The Vancouver Housing Authority board of directors will consider approving partnership and pre-development funding agreements for Lincoln Place during its regular monthly public meeting, set for 10 a.m. today at 2500 Main St. Johnson is hoping to get all arrangements made by spring, and construction underway before the end of 2014. He doesn’t expect to need Vancouver City Council approval because the land is already zoned appropriately.

‘Housing First’

“Housing First” holds that the essential building block of a stable life is a stable place to live. No matter their problems or self-defeating behaviors, it’s best to speed chronically homeless people into housing and then start bolstering them with services to help reverse those behaviors — rather than requiring them to jump through difficult hoops before they can hope to get a roof over their heads.

That turns decades of conventional wisdom on its head, Silver said, but it also makes sense. It is more solution-oriented and less expensive to society at large than paying for the other services that chronically homeless people tend to need — like 911 calls and police response, emergency room beds and jail space.

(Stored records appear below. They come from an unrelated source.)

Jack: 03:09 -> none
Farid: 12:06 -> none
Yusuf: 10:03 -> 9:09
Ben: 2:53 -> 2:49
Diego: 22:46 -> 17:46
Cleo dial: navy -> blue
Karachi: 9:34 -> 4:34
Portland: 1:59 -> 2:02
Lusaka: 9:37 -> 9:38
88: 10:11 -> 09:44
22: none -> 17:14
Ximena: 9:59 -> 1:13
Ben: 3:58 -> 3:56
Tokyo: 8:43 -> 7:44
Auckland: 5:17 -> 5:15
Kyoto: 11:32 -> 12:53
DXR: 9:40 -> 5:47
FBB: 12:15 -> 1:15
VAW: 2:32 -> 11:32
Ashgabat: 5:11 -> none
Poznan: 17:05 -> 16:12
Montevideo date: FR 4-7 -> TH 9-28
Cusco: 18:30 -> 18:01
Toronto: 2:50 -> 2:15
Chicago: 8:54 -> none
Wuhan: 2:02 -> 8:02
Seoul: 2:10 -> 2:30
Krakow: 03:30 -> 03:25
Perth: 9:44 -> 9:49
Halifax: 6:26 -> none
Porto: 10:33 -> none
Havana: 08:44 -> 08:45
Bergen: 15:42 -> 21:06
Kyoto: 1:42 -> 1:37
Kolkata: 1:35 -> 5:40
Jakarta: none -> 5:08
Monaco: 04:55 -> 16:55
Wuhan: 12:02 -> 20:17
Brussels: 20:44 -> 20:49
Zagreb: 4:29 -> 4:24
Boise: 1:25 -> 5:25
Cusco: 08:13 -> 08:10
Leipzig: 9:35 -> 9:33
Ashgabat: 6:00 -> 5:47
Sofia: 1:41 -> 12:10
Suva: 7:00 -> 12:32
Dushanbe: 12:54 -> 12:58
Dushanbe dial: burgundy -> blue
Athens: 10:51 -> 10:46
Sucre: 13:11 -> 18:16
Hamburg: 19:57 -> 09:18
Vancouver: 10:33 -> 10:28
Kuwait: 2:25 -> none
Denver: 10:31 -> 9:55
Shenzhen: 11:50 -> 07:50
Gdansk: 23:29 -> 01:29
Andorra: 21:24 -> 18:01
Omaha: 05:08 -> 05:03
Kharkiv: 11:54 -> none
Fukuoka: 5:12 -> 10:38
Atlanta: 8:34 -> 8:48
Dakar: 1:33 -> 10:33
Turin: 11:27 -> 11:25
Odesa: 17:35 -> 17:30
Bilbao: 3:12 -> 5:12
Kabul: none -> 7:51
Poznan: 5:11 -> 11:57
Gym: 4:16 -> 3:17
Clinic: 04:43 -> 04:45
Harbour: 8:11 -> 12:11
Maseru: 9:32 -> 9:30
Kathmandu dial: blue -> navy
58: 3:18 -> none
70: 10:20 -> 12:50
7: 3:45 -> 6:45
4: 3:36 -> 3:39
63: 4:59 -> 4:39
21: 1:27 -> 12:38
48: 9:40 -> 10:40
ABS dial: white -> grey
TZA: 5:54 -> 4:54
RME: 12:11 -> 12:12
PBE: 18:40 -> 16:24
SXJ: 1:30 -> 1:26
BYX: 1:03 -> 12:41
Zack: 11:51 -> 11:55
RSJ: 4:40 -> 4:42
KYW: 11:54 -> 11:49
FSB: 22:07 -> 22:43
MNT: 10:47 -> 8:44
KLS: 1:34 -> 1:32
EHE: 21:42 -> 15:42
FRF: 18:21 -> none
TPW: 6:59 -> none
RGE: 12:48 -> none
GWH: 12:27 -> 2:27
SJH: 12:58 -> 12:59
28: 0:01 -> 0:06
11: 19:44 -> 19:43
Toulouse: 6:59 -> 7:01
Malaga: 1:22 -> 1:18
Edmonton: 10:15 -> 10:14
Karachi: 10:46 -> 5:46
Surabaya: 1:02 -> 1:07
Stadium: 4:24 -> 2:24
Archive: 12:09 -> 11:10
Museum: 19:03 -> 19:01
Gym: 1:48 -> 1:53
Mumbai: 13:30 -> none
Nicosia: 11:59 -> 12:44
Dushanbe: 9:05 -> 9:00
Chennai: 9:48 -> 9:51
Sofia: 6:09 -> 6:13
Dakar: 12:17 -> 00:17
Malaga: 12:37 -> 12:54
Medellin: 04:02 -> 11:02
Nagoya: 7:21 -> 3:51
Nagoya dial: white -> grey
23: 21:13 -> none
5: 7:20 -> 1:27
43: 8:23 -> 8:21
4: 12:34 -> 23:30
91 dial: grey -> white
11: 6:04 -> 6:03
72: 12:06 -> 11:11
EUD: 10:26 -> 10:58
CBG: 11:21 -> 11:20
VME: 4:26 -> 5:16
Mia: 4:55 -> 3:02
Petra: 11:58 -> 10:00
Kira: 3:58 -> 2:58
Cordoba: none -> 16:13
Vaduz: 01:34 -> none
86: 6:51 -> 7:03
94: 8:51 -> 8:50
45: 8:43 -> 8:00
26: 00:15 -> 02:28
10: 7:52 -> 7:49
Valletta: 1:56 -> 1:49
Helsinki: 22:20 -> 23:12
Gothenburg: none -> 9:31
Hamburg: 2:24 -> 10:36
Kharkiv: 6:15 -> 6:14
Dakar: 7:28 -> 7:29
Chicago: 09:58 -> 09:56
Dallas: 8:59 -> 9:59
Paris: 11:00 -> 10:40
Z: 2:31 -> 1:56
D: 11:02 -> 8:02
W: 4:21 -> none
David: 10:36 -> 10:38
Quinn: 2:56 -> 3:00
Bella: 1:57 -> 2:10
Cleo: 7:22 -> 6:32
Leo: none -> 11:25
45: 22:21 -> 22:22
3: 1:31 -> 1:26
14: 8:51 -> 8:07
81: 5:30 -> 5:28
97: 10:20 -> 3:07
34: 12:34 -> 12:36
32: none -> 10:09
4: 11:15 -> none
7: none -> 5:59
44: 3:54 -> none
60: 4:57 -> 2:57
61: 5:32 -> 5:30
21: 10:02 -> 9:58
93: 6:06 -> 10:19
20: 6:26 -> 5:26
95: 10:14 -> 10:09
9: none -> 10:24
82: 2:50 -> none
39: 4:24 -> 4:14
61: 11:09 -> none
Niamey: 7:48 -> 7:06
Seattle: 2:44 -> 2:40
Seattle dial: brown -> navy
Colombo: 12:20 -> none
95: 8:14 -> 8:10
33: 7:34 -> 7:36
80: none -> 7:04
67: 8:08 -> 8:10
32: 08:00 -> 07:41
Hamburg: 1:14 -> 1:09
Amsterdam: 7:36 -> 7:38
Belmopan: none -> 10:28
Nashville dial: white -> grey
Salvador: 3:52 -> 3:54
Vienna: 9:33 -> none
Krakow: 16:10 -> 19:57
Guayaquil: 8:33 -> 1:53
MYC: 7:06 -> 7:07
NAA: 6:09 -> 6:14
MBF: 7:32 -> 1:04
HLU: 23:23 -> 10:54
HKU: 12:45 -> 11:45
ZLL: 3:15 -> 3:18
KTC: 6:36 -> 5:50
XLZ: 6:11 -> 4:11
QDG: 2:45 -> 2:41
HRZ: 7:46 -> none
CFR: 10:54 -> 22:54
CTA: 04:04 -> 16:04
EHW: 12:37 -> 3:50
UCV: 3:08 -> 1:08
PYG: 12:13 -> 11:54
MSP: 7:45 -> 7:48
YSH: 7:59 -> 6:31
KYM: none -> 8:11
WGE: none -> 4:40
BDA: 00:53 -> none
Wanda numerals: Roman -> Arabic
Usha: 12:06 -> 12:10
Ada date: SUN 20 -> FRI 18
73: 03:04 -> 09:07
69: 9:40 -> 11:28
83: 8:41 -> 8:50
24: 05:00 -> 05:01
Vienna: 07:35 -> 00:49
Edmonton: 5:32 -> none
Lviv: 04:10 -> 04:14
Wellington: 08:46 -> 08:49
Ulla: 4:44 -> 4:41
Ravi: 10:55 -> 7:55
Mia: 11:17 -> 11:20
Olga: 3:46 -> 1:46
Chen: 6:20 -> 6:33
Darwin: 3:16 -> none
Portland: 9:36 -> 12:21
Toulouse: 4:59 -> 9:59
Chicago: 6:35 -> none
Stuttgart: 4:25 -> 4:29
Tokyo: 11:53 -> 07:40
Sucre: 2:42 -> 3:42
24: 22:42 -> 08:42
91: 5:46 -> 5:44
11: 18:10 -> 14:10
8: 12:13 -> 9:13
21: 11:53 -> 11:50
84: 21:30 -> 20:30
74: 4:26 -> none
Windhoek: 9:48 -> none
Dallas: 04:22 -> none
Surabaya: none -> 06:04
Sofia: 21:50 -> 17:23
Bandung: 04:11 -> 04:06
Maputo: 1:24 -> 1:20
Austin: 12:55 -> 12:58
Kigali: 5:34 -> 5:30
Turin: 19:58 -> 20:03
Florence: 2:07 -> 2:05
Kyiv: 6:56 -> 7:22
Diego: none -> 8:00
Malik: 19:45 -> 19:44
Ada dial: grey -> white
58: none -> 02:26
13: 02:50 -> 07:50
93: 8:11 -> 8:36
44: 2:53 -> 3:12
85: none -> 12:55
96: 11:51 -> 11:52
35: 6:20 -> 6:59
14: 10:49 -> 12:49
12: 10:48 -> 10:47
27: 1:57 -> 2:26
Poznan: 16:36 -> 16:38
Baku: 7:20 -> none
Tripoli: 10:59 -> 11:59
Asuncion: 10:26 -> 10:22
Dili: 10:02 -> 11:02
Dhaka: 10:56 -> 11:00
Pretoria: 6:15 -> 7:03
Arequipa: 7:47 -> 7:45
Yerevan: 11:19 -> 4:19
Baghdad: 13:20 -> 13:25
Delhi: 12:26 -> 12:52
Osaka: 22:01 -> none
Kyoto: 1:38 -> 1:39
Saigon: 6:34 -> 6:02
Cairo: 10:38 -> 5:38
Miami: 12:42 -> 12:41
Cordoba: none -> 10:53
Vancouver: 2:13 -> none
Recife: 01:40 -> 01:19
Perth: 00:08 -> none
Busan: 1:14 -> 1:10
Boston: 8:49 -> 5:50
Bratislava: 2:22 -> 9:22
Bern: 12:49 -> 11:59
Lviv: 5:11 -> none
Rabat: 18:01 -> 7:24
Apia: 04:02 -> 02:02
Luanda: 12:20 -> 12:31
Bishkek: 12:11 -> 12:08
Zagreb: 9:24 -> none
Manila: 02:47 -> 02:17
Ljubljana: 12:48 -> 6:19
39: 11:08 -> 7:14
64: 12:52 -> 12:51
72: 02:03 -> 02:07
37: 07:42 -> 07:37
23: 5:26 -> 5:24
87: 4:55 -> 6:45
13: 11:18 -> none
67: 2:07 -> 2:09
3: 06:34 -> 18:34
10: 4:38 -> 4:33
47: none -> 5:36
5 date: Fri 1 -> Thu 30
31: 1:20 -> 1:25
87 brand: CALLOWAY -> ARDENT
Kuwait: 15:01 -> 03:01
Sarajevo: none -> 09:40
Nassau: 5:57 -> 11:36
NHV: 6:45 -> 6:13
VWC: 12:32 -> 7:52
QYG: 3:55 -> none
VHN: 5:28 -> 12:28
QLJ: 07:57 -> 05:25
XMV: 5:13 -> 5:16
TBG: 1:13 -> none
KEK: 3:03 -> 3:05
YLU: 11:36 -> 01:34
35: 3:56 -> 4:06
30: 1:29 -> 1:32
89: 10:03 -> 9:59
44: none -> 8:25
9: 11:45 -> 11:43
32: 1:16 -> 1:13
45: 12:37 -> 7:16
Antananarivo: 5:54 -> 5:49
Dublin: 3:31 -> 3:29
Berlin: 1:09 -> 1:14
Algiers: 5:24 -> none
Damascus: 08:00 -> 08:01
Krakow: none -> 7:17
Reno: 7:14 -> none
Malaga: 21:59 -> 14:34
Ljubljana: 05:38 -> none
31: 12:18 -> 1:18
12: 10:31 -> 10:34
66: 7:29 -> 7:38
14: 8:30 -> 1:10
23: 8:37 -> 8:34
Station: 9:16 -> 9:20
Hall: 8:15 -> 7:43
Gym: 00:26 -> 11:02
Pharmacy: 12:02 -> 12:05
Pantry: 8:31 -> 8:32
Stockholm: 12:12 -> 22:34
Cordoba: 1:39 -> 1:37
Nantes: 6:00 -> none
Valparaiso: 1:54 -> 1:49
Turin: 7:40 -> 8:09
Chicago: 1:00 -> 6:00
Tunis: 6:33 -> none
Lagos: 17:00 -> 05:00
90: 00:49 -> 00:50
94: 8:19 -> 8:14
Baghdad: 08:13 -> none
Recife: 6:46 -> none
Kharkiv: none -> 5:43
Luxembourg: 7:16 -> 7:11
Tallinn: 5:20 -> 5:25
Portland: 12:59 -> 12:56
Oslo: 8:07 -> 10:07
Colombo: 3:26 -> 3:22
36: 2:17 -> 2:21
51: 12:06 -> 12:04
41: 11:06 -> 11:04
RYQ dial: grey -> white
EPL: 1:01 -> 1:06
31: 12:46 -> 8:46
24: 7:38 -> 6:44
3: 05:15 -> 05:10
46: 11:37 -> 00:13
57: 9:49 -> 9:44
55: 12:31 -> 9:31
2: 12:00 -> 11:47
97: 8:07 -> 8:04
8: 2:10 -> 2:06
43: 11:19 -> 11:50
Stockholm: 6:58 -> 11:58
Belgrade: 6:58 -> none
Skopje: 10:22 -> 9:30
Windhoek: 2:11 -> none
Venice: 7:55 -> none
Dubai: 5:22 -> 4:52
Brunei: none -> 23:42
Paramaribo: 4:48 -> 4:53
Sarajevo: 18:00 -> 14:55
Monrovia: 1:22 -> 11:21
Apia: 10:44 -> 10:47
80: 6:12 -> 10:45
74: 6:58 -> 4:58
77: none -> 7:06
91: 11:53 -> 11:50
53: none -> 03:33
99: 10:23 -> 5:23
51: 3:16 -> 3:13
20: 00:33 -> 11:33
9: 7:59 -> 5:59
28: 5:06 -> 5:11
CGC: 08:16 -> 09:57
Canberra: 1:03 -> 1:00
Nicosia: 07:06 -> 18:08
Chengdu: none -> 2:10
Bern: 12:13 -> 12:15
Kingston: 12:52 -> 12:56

“It’s really hard to overcome personal challenges when you don’t have stable housing,” Silver said. How does a person who’s toughing it out all winter in the woods or in an old car summon the strength and resources to fight addiction, get healthy, get on with life?

Where Housing First has been tried, its results are dramatic, Silver said. For example, 80 percent to 90 percent of the homeless people housed by Housing First programs tend to keep living where they’ve been placed, he said. Plus, he said, nearly half also make progress in beating their other troubles once they’re got someplace to call their own.

“It’s been shown that just living in a household is therapeutic. You see all sorts of improvements just by the fact that they are living in safe housing,” he said.

Reservations about the plan have been voiced by the former chairwoman of the Vancouver Housing Authority board of directors. Ceci Ryan Smith, who left the board last spring, doesn’t believe the public has had a chance to study the proposal. She’s worried about concentrating too many services for the poor in one place, she said.

“It’s been going on in downtown Vancouver for over 20 years,” she said. “There are people all throughout Clark County who have challenges. They should be met where they are.”

Silver said the plan is aimed at the chronically homeless who are already haunting downtown. Johnson said putting the new building beside Share House is a way to contain the whole operation and its clients. “Living there permanently is one of the benefits,” he said. “The staff from each facility will support each other.”

“There is just no way for us to move forward without doing Housing First,” Silver said. “The folks who’ll be served are the ones we hear about from businesses downtown, from neighborhood associations. These are the people you think of, when you think of a stereotypical homeless person. It’s someone living on a sidewalk or in an encampment somewhere near downtown.”